Es war nicht anders zu erwarten, als daß Marie eines Abends offen sagte, sie müsse die Tracht ablegen und städtisch gekleidet gehen. Sixta schwieg, ließ ihr Spinnrad surren, und man sah nur dem heftiger tretenden Fuß auf knackendem Schwungbrett an, daß sie heimlich erregt diese Eröffnung aufnahm. Nach einer Weile, da keines der drei Mädchen, die arbeitsam in der Stube saßen, sich regte, gab sie endlich Antwort: »Wenn du die Tracht ausziehst, gibst du die Heimat auf.«

»Die gibt man wohl immer auf, wenn man mit einem Mann fortgeht«, wehrte sich Marie altklug.

Wiederum trieb Sixta das Rad eifriger an und schwieg.

Genoveva, immer gern gegen Marie handelnd, sonst jedoch 174 gar nicht streitbar, warf den blonden Kopf in den Nacken, stand rasch auf, stemmte die Hände in die feine Hüfte und wiegte sich ein wenig. »Nie würde ich die Tracht ablegen, das ist charakterlos.«

»Ja, du«, sagte Marie vor Spott singend, »du weißt genau, daß dir aus allen Falten das Bauernmädel herausgucken würde im feinsten Seidenkleid. Ich indes –«

»Du indes bist ein großer Aff, ein Hochmutspinsel, ein Stadtfratz –« brach Genoveva los.

Der schönste Krach in allen Tonarten brüchiger und vollendeter Mädchenstimmen erfüllte die Stube. Sälme war für Marie, die andere dagegen. Selbst Sixta sprach lauter als gewöhnlich. Sie hegte einen unbegreiflichen, dunklen Groll gegen die Tochter, und doch hingen ihre meisten Gedanken jetzt gerade an ihr: launische, bald von Liebe, bald von Eifersucht, bald von Sorge getriebene Gedanken. In das Lärmen seiner Frauen geriet nun Markus, unwillkürlich belustigt und erstaunt stand er plötzlich mitten in der Stube, ohne gleich von allen bemerkt zu werden. Marie sah ihn zuerst, fuhr sofort von ihrem Sitz auf und sprang dem Vater aufschluchzend an den Hals.

Er löste sie ab, verlegen und dennoch liebend, setzte sich neben Sixta auf die Ofenkunst und befahl: »Ja, also jetzt der Reihe nach, um was geht der Handel?«

Sixta berichtete es ihm. Nun besann er sich nicht, er lächelte sein Weib an, sagte still: »Weshalb streiten, und warum denkt die kluge Frau nicht an das Buch Ruth? Hol die Bibel, Marie, schlag auf und lies.«

Sie tat es. Und erfuhr: Mein Land ist dein Land, dein Volk ist mein Volk . . .

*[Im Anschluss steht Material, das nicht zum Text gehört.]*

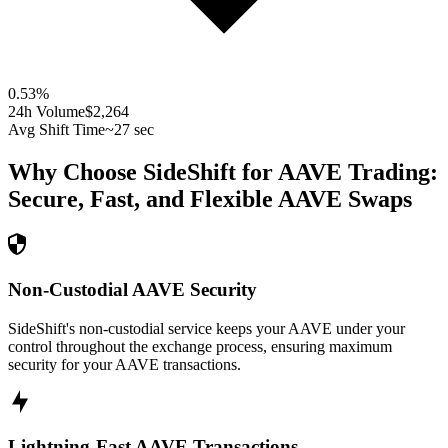
0.53
%
24h Volume
$2,264
Avg Shift Time
~27 sec
Why Choose SideShift for
AAVE
Trading:
Secure, Fast, and Flexible
AAVE
Swaps
Non-Custodial AAVE Security
SideShift's non-custodial service keeps your AAVE under your
control throughout the exchange process, ensuring maximum
security for your AAVE transactions.
Lightning-Fast AAVE Transactions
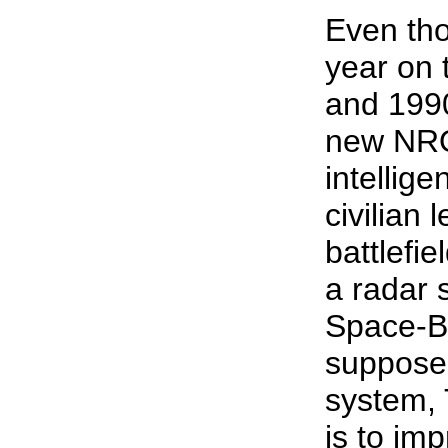
Even tho
year on 
and 1990s
new NRO
intellig
civilian 
battlefi
a radar s
Space-B
supposed
system, 
is to im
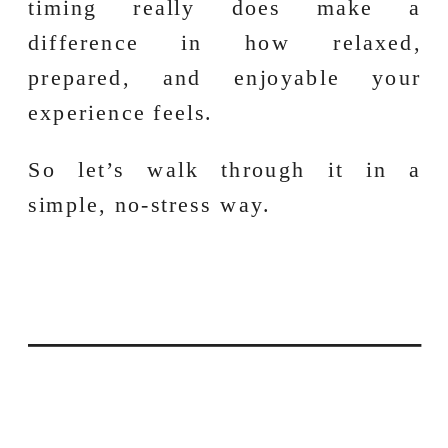
timing really does make a
difference in how relaxed,
prepared, and enjoyable your
experience feels.
So let’s walk through it in a
simple, no-stress way.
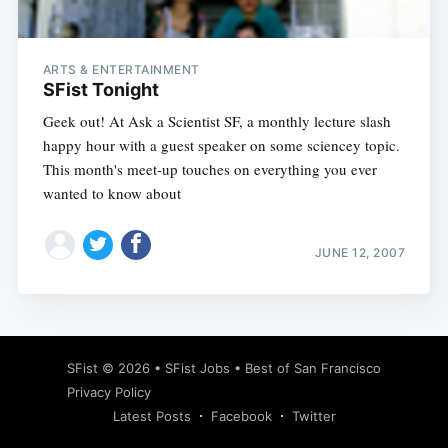
ARTS & ENTERTAINMENT
SFist Tonight
Geek out! At Ask a Scientist SF, a monthly lecture slash
happy hour with a guest speaker on some sciencey topic.
This month's meet-up touches on everything you ever
wanted to know about
JUNE 12, 2007
Subscribe
SFist
© 2026 •
SFist Jobs
•
Best of San Francisco
Privacy Policy
Latest Posts
Facebook
Twitter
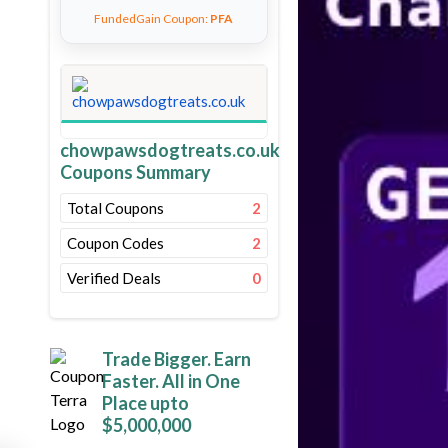
FundedGain Coupon:
PFA
chowpawsdogtreats.co.uk
Coupons Summary
Total Coupons
2
Coupon Codes
2
Verified Deals
0
Trade Bigger. Earn
Faster. All in One
Place upto
$5,000,000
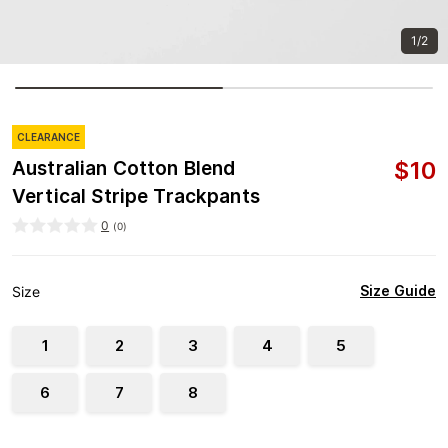
1/2
CLEARANCE
$
10
Australian Cotton Blend
Vertical Stripe Trackpants
0
(
0
)
Size Guide
Size
1
2
3
4
5
6
7
8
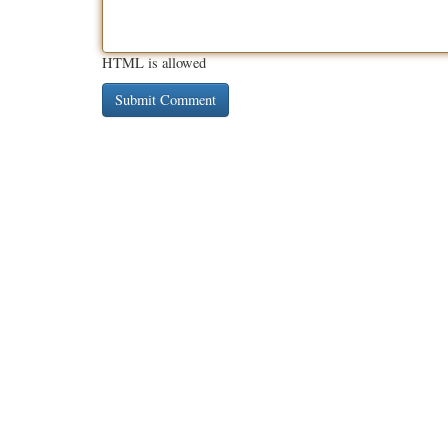
HTML is allowed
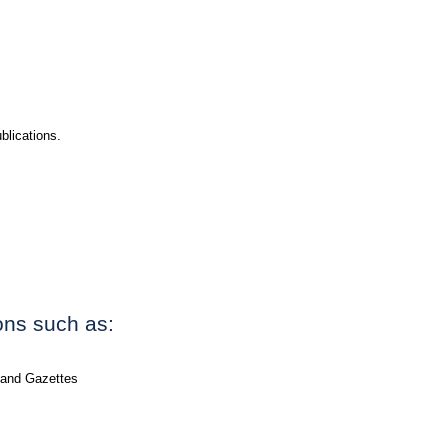
blications.
ions such as:
 and Gazettes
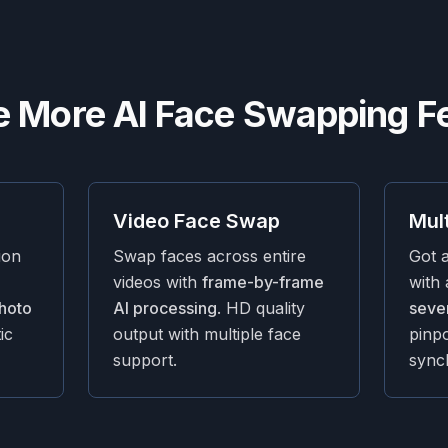
e More AI Face Swapping F
Video Face Swap
Mul
ion
Swap faces across entire
Got 
videos with
frame-by-frame
with
hoto
AI processing
. HD quality
sever
ic
output with multiple face
pinp
support.
sync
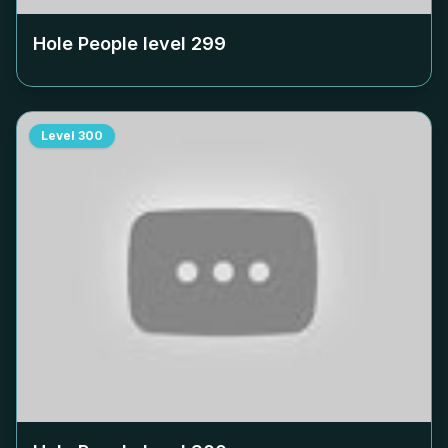
Hole People level
299
Level
300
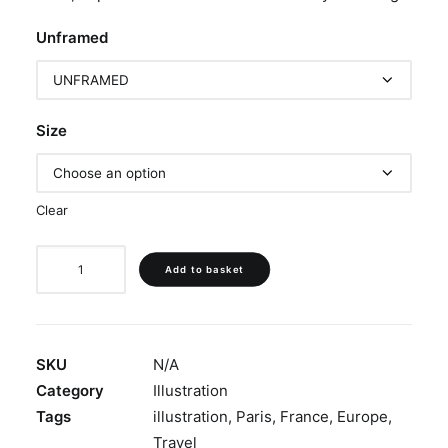
Unframed
Size
Clear
‘Rue
Add to basket
Du
Calvaire,
Montmartre’
quantity
SKU
N/A
Category
Illustration
Tags
illustration
,
Paris
,
France
,
Europe
,
Travel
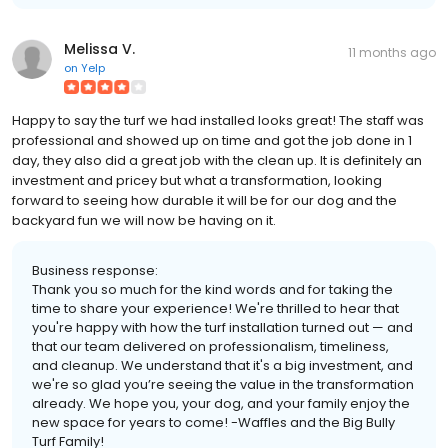
Melissa V.
11 months ago
on
Yelp
Happy to say the turf we had installed looks great! The staff was
professional and showed up on time and got the job done in 1
day, they also did a great job with the clean up. It is definitely an
investment and pricey but what a transformation, looking
forward to seeing how durable it will be for our dog and the
backyard fun we will now be having on it.
Business response:
Thank you so much for the kind words and for taking the
time to share your experience! We're thrilled to hear that
you're happy with how the turf installation turned out — and
that our team delivered on professionalism, timeliness,
and cleanup. We understand that it's a big investment, and
we're so glad you’re seeing the value in the transformation
already. We hope you, your dog, and your family enjoy the
new space for years to come! -Waffles and the Big Bully
Turf Family!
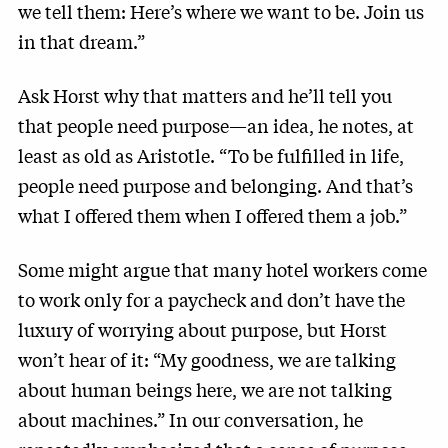
we tell them: Here’s where we want to be. Join us
in that dream.”
Ask Horst why that matters and he’ll tell you
that people need purpose—an idea, he notes, at
least as old as Aristotle. “To be fulfilled in life,
people need purpose and belonging. And that’s
what I offered them when I offered them a job.”
Some might argue that many hotel workers come
to work only for a paycheck and don’t have the
luxury of worrying about purpose, but Horst
won’t hear of it: “My goodness, we are talking
about human beings here, we are not talking
about machines.” In our conversation, he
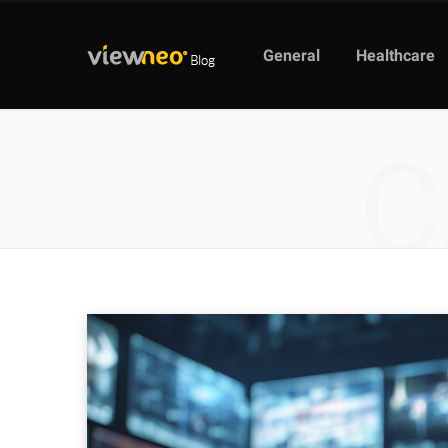
General
Healthcare
C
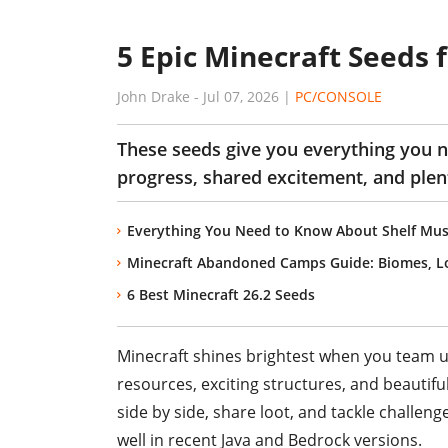
5 Epic Minecraft Seeds 
John Drake
-
Jul 07, 2026
|
PC/CONSOLE
These seeds give you everything you 
progress, shared excitement, and plen
Everything You Need to Know About Shelf Mus
Minecraft Abandoned Camps Guide: Biomes, Lo
6 Best Minecraft 26.2 Seeds
Minecraft shines brightest when you team up 
resources, exciting structures, and beautifu
side by side, share loot, and tackle challeng
well in recent Java and Bedrock versions.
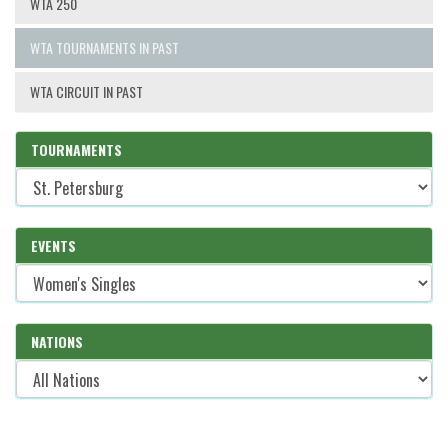
WTA 250
WTA TOURNAMENTS IN PAST
WTA CIRCUIT IN PAST
TOURNAMENTS
EVENTS
NATIONS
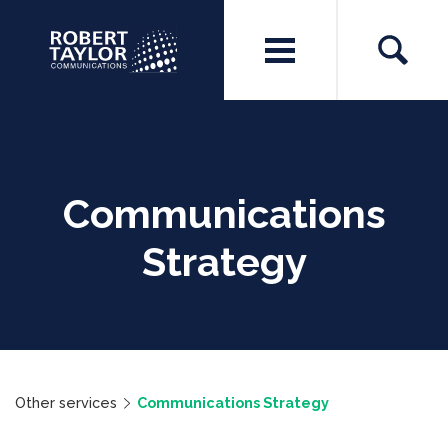
Communications
Strategy
Other services
Communications Strategy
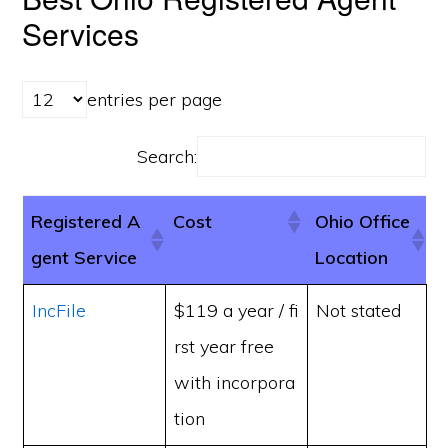
Services
entries per page
Search:
Registered A
Cost
Ohio Office
gent Service
Location
IncFile
$119 a year / fi
Not stated
rst year free
with incorpora
tion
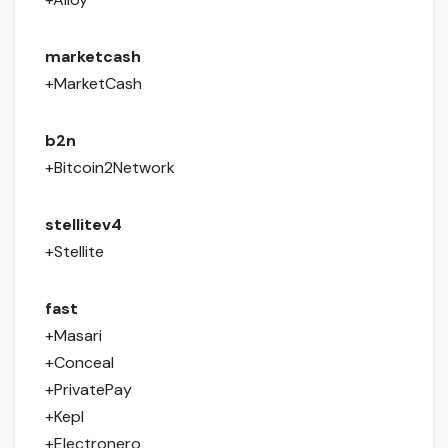
marketcash
+MarketCash
b2n
+Bitcoin2Network
stellitev4
+Stellite
fast
+Masari
+Conceal
+PrivatePay
+Kepl
+Electronero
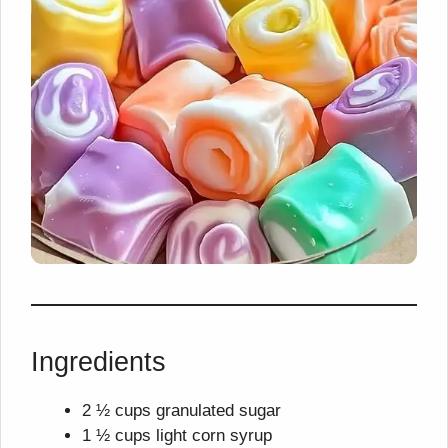
Ingredients
2 ½ cups granulated sugar
1 ½ cups light corn syrup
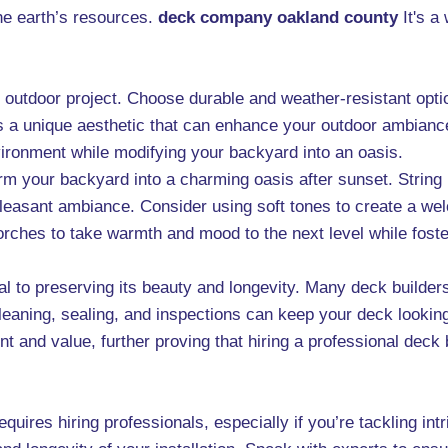
he earth’s resources.
deck company oakland county
It's a
our outdoor project. Choose durable and weather-resistant opt
s a unique aesthetic that can enhance your outdoor ambiance
nvironment while modifying your backyard into an oasis.
rm your backyard into a charming oasis after sunset. String li
a pleasant ambiance. Consider using soft tones to create a 
torches to take warmth and mood to the next level while fost
ial to preserving its beauty and longevity. Many deck builde
eaning, sealing, and inspections can keep your deck looking
t and value, further proving that hiring a professional deck 
equires hiring professionals, especially if you’re tackling in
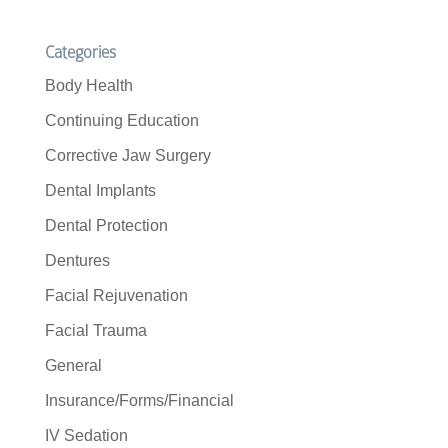
Categories
Body Health
Continuing Education
Corrective Jaw Surgery
Dental Implants
Dental Protection
Dentures
Facial Rejuvenation
Facial Trauma
General
Insurance/Forms/Financial
IV Sedation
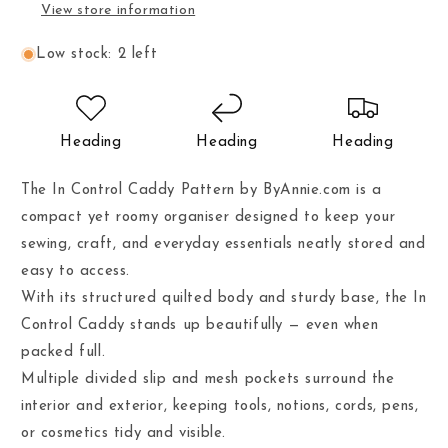
View store information
Low stock: 2 left
Heading
Heading
Heading
The In Control Caddy Pattern by ByAnnie.com is a
compact yet roomy organiser designed to keep your
sewing, craft, and everyday essentials neatly stored and
easy to access.
With its structured quilted body and sturdy base, the In
Control Caddy stands up beautifully — even when
packed full.
Multiple divided slip and mesh pockets surround the
interior and exterior, keeping tools, notions, cords, pens,
or cosmetics tidy and visible.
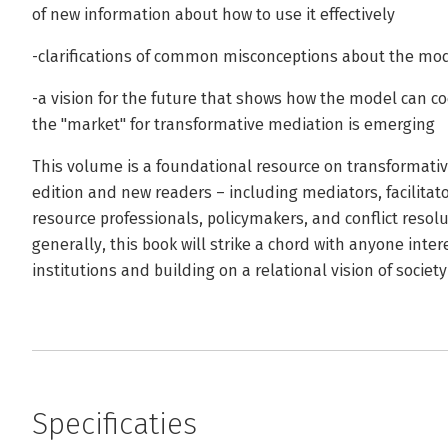
of new information about how to use it effectively
-clarifications of common misconceptions about the mo
-a vision for the future that shows how the model can c
the "market" for transformative mediation is emerging
This volume is a foundational resource on transformative 
edition and new readers – including mediators, facilitat
resource professionals, policymakers, and conflict reso
generally, this book will strike a chord with anyone inte
institutions and building on a relational vision of society
Specificaties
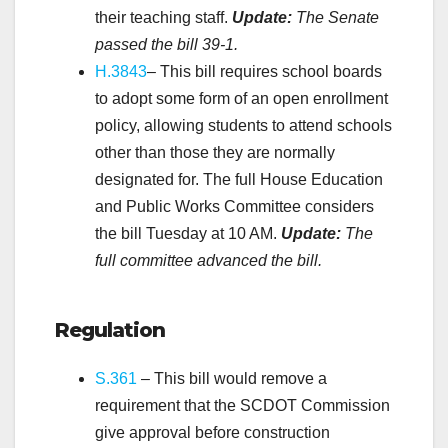
their teaching staff.
Update:
The Senate
passed the bill
39-1.
H.3843
– This bill requires school boards
to adopt some form of an open enrollment
policy, allowing students to attend schools
other than those they are normally
designated for. The full House Education
and Public Works Committee considers
the bill Tuesday at 10 AM.
Update:
The
full committee advanced the bill.
.
Regulation
S.361
– This bill would remove a
requirement that the SCDOT Commission
give approval before construction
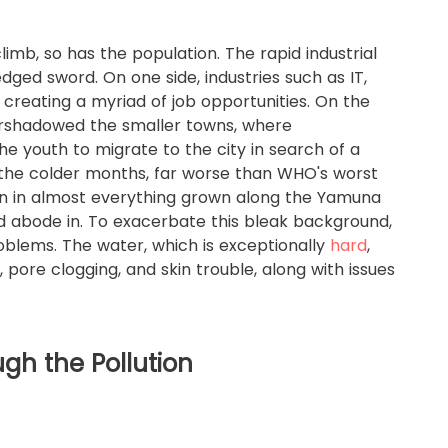
imb, so has the population. The rapid industrial
ged sword. On one side, industries such as IT,
 creating a myriad of job opportunities. On the
rshadowed the smaller towns, where
 youth to migrate to the city in search of a
ng the colder months, far worse than WHO's worst
n in almost everything grown along the Yamuna
find abode in. To exacerbate this bleak background,
roblems. The water, which is exceptionally
hard
,
l, pore clogging, and skin trouble, along with issues
ugh the Pollution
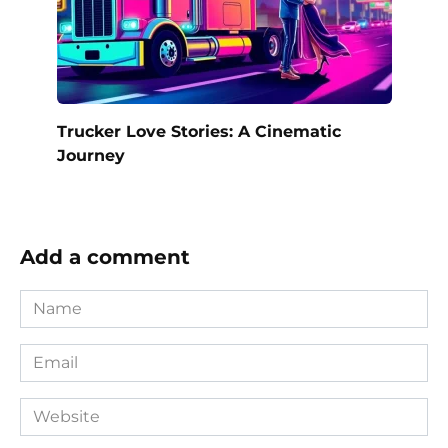
Trucker Love Stories: A Cinematic
Journey
Add a comment
Name
*
Email
*
Website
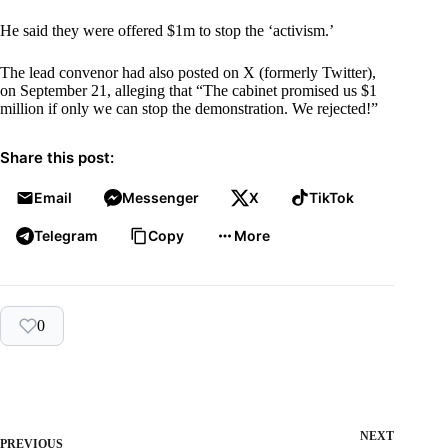
He said they were offered $1m to stop the ‘activism.’
The lead convenor had also posted on X (formerly Twitter),
on September 21, alleging that “The cabinet promised us $1
million if only we can stop the demonstration. We rejected!”
Share this post:
Email
Messenger
X
TikTok
Telegram
Copy
More
0
NEXT
PREVIOUS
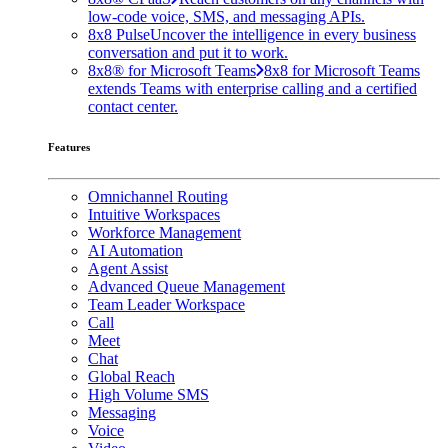
low-code voice, SMS, and messaging APIs.
8x8 Pulse
Uncover the intelligence in every business
conversation and put it to work.
8x8® for Microsoft Teams
8x8 for Microsoft Teams
extends Teams with enterprise calling and a certified
contact center.
Features
Omnichannel Routing
Intuitive Workspaces
Workforce Management
AI Automation
Agent Assist
Advanced Queue Management
Team Leader Workspace
Call
Meet
Chat
Global Reach
High Volume SMS
Messaging
Voice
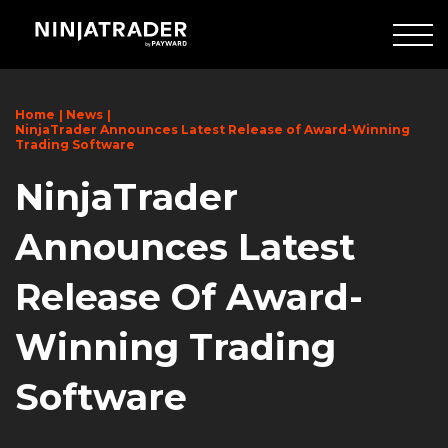
Skip
to
Main
Content
Home
News
NinjaTrader Announces Latest Release of Award-Winning
Trading Software
NinjaTrader
Announces Latest
Release Of Award-
Winning Trading
Software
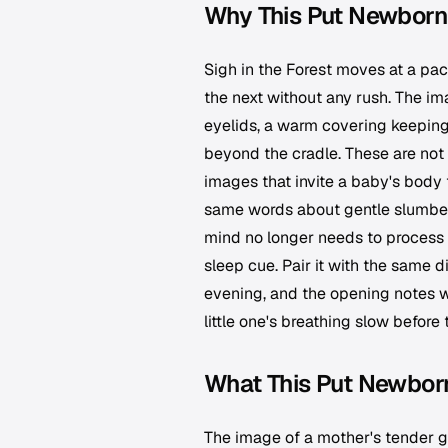
Why This Put Newborn 
Sigh in the Forest moves at a pace
the next without any rush. The ima
eyelids, a warm covering keeping 
beyond the cradle. These are not 
images that invite a baby's body 
same words about gentle slumber
mind no longer needs to process 
sleep cue. Pair it with the same
evening, and the opening notes wil
little one's breathing slow before 
What This Put Newborn
The image of a mother's tender ga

Sixta fand kein Wort mehr, auch die anderen Töchter schwiegen. Nur Marie, mit dem glühenden Mund, der vor Leidenschaft nicht schweigen konnte, schloß den Krieg siegreich ab: »Also muß ich Albin folgen und tun, wie er will.«

»Ja, so helft ihr eben einander«, seufzte Sixta auf, streifte Markus und Marie mit ihrem großen Blick und ging in den Stall hinüber. Markus folgte ihr, er hielt sich überhaupt in letzter Zeit viel in der Nähe der Frau auf. 175

»Marie ist was Feins, man muß sie so gelten lassen«, beschwichtigte er sie.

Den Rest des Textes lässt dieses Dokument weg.